Shigeru Miyamoto raconte que The Legend of Zelda lui aurait été inspiré par les randonnées de son enfance dans la campagne de Sonobe, petite ville de la préfecture de Kyoto. Un jour, il aurait grimpé un sentier de montagne, pour y découvrir un lac au sommet. Son émerveillement fut tel qu’il aurait décidé d’immortaliser cet instant dans un monde virtuel, comme « un jardin miniature que l’on pourrait garder dans son tiroir ».
SahBabii a grandi à Chicago et à Atlanta.
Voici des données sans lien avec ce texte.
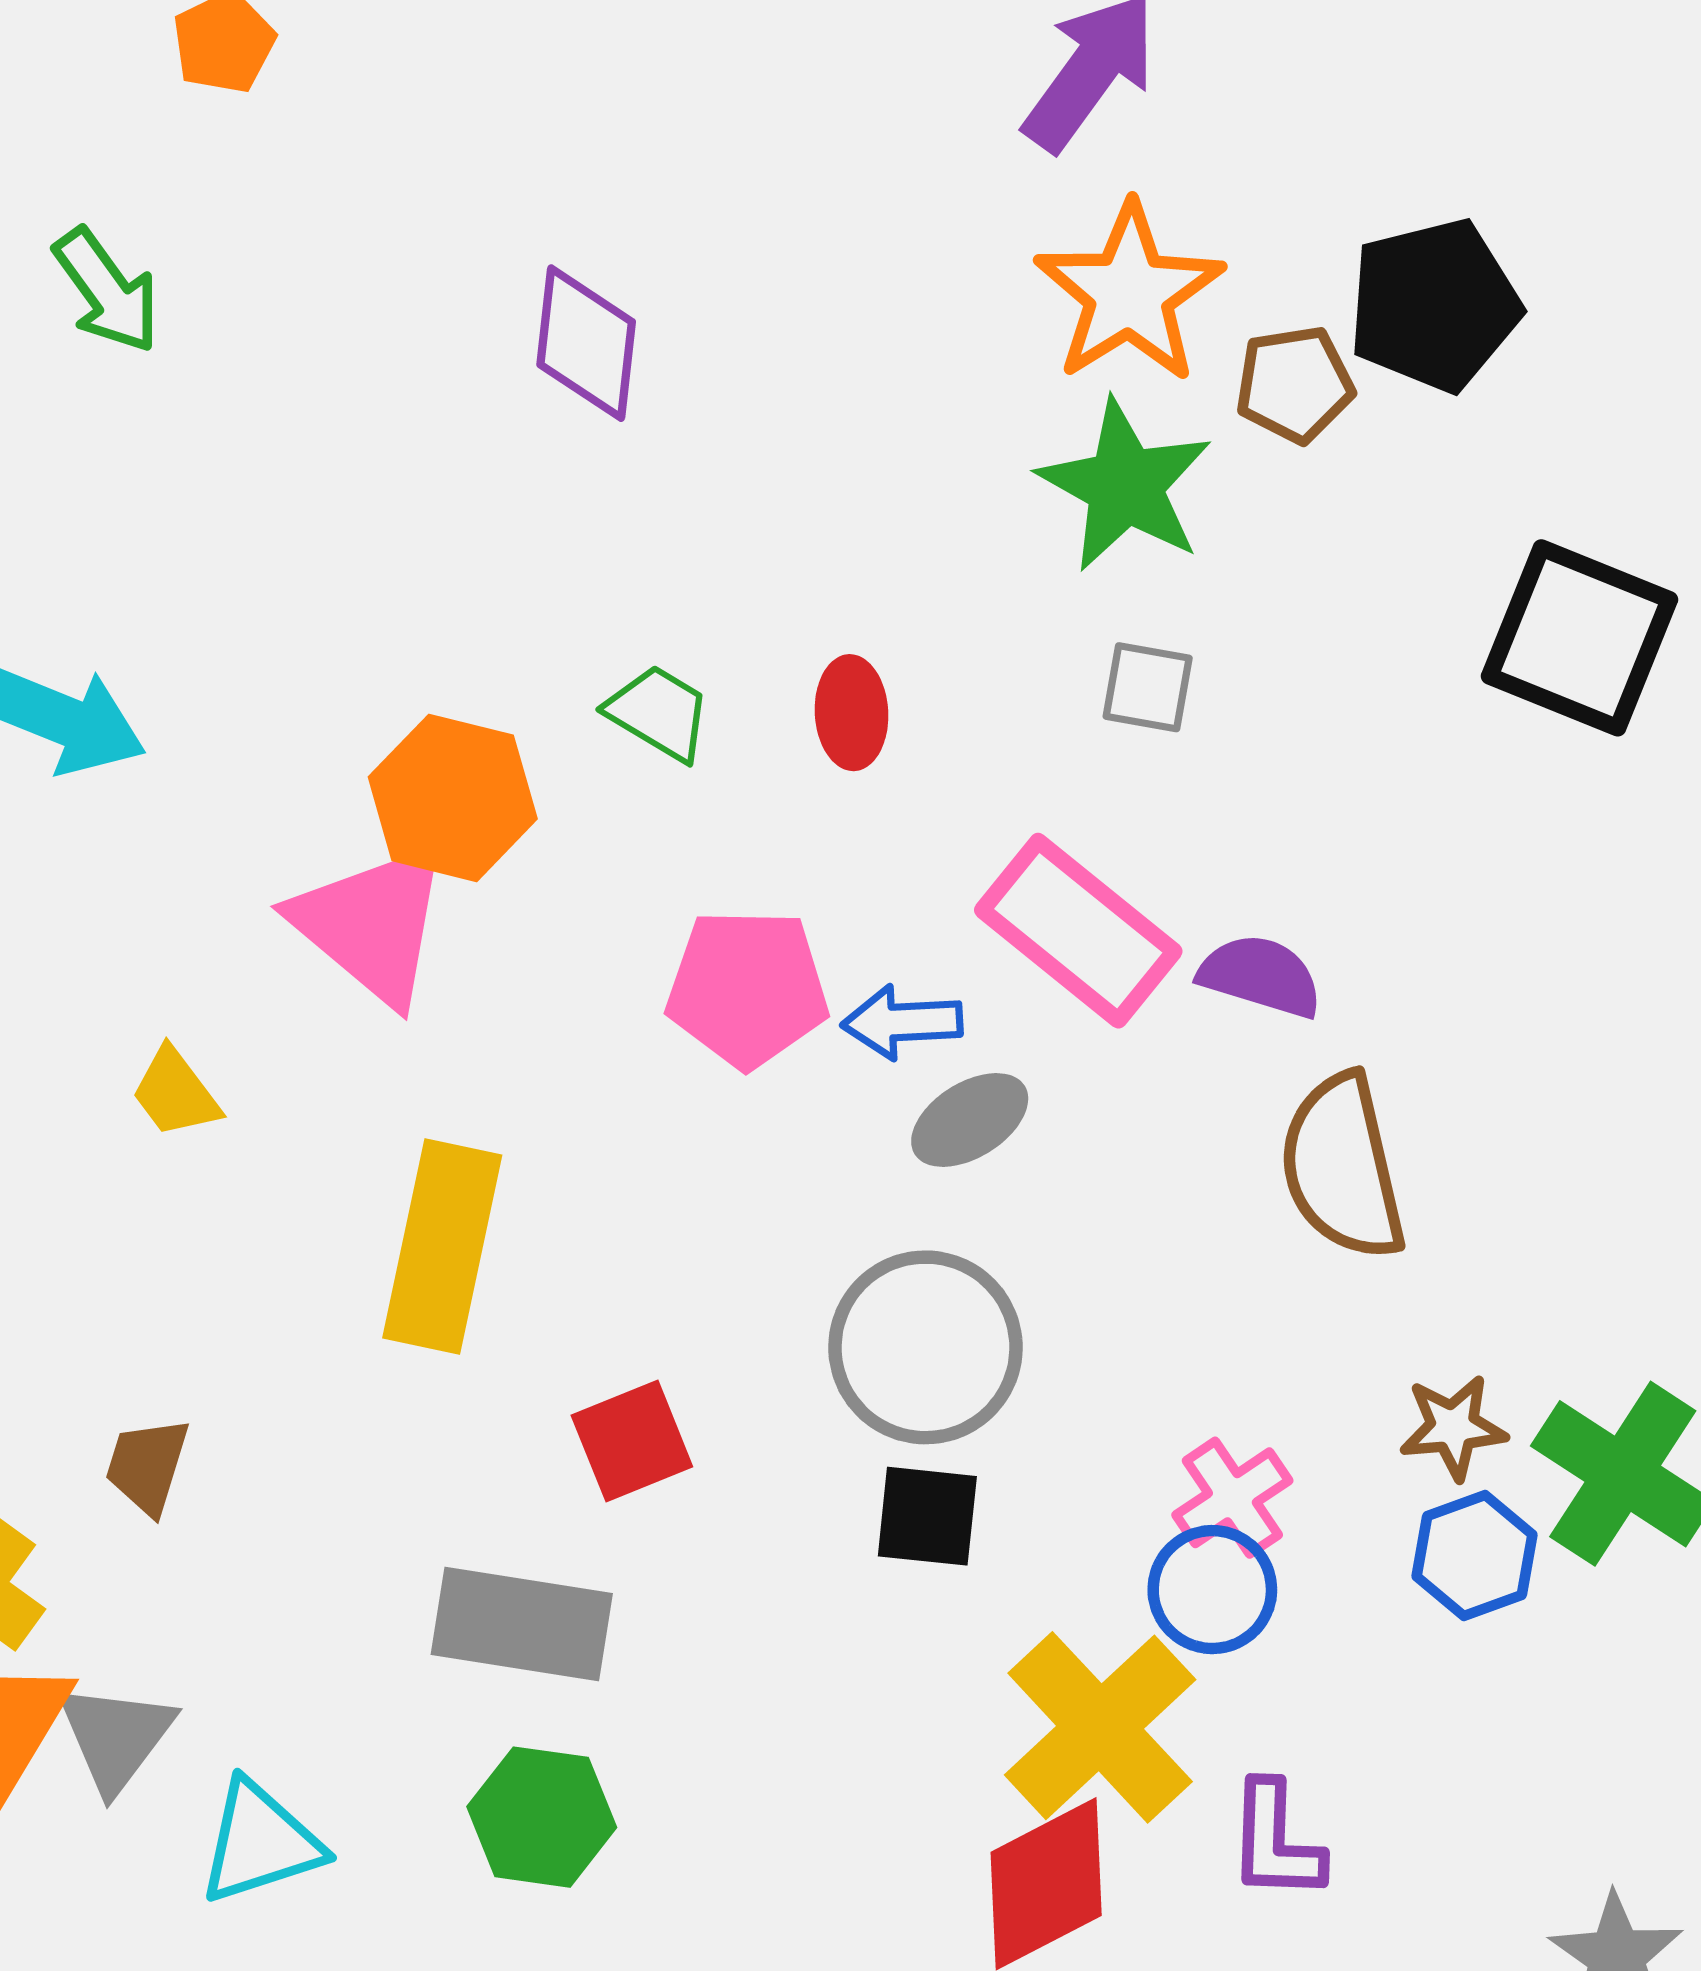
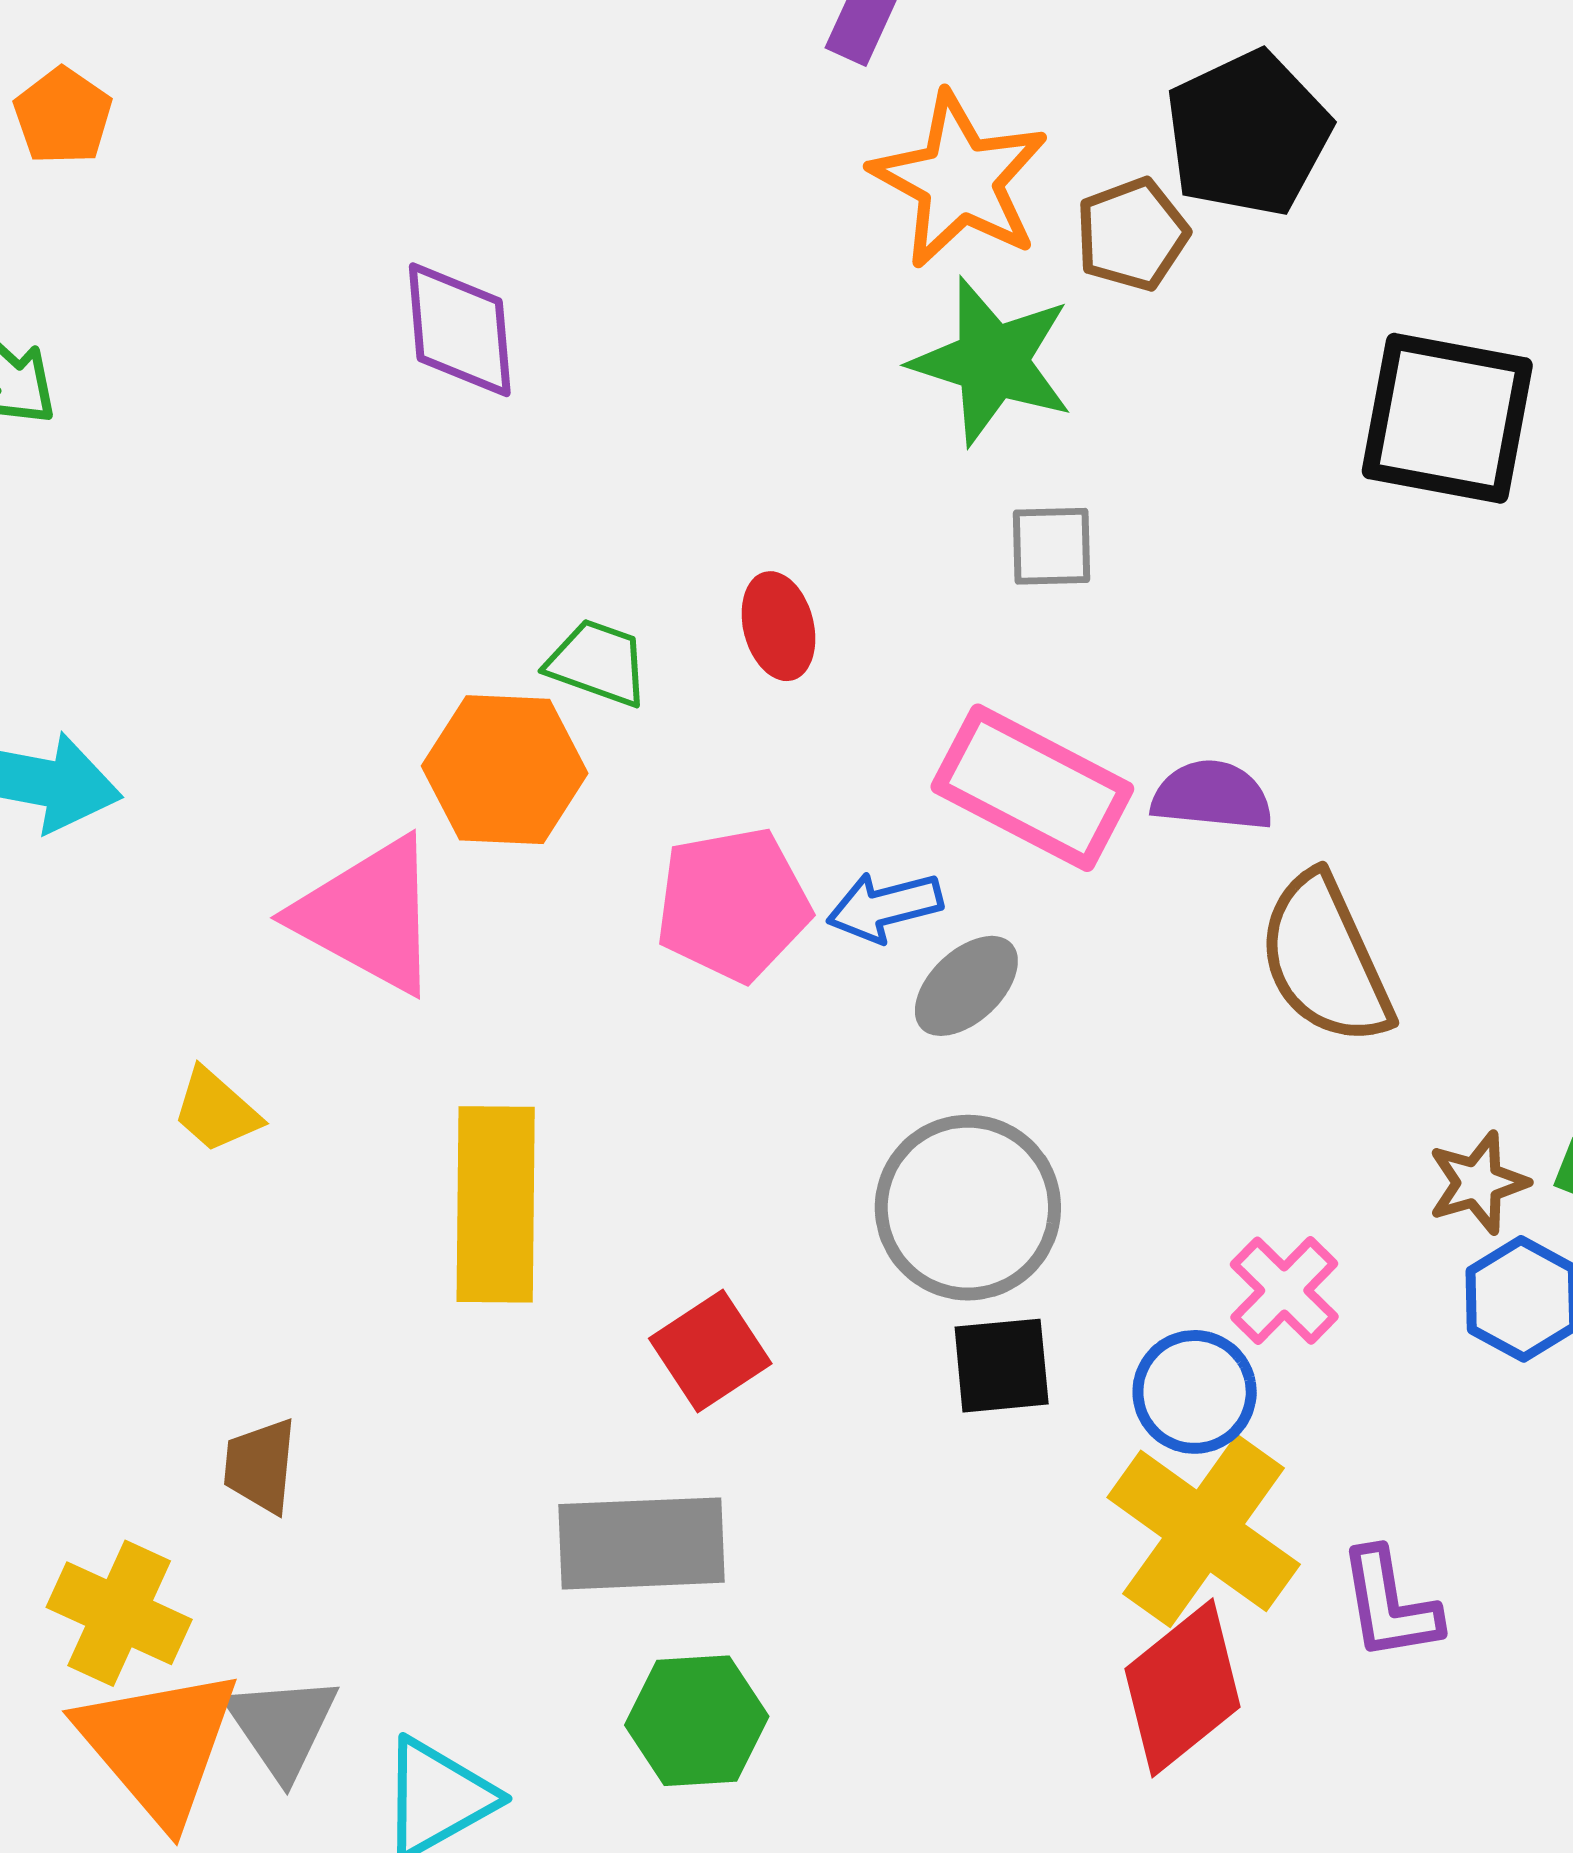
orange hexagon: (453, 798) -> (505, 770), moved
blue circle: (1212, 1590) -> (1195, 1392), moved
Le monde qui l’entoure n’a pas le charme enchanteur de la campagne de Kyoto, et il n’a probablement jamais connu en s’y promenant d’extase semblable à celle évoquée par Miyamoto. Pourtant sa musique, alors qu’elle ne parle que de fusillades et d’histoires de cul, donne souvent l’impression de puiser dans un réservoir d’expériences similaires. Ce contraste n’a rien d’un hasard. SahBabii a toujours affiché son goût pour la poésie des univers Nintendo : « dans "Mario Kart", il y a un circuit arc-en-ciel et un petit circuit sur la plage » expliquait-il « c’est dans cet état d’esprit que j’aime me plonger ».
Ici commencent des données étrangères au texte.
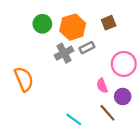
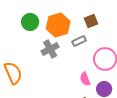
gray rectangle: (87, 48) -> (79, 41), moved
Barnacles est un album concept à sa façon : entièrement constitué de type beats collectés sur internet, quasiment dépourvu de featuring, il est pour ainsi dire dépouillé du poids du monde extérieur. Comme une bulle de bien-être que SahBabii aurait simplement rempli de tout ce qui le rend heureux : la musique Zen, le lofi hip-hop de Nujabes (il en est fan) et les bandes-son de jeux vidéos - on entraperçoit l’acid jazz de Persona (« Popping Shit »), les nappes cristallines de Final Fantasy (« Geico »), ou les ambiances pastorales de Zelda (« Purple Umbrella ») [edit : le sample est en fait issu de la BO de Chrono Cross]... Le tout ressemble parfois à une version fun, moins prétentieuse, et beaucoup plus sensuelle, des expérimentations ambient hip hop de Lil B sur Rain in England.
La dimension musique d’ascenseur (ou easy listening pour rester poli) de Barnacles, parfait complément d’une partie de Fortnite, laissera peut-être de marbre ceux qui n’y verront qu’un ersatz de Wunna encore plus mou. Les autres - ceux qui ont ouvert leur troisième œil ou qui aiment simplement flâner sur les lofi radios - se délecteront de ce vide fertile, pour vagabonder en pensée dans les grandes étendues d’une nature érotique et comique tout droit sortie de DeviantArt.
Brian Eno, père de l’ambient, dit qu’il aime : « faire de la musique comme s’il s’agissait d’un lieu à visiter [...] un champ dans lequel on se peut se promener de manière acoustique ». On ne saurait mieux définir la musique de SahBabii. C’est un lieu à visiter : un lac au sommet d’une montagne, ou un jardin miniature à emporter dans sa poche.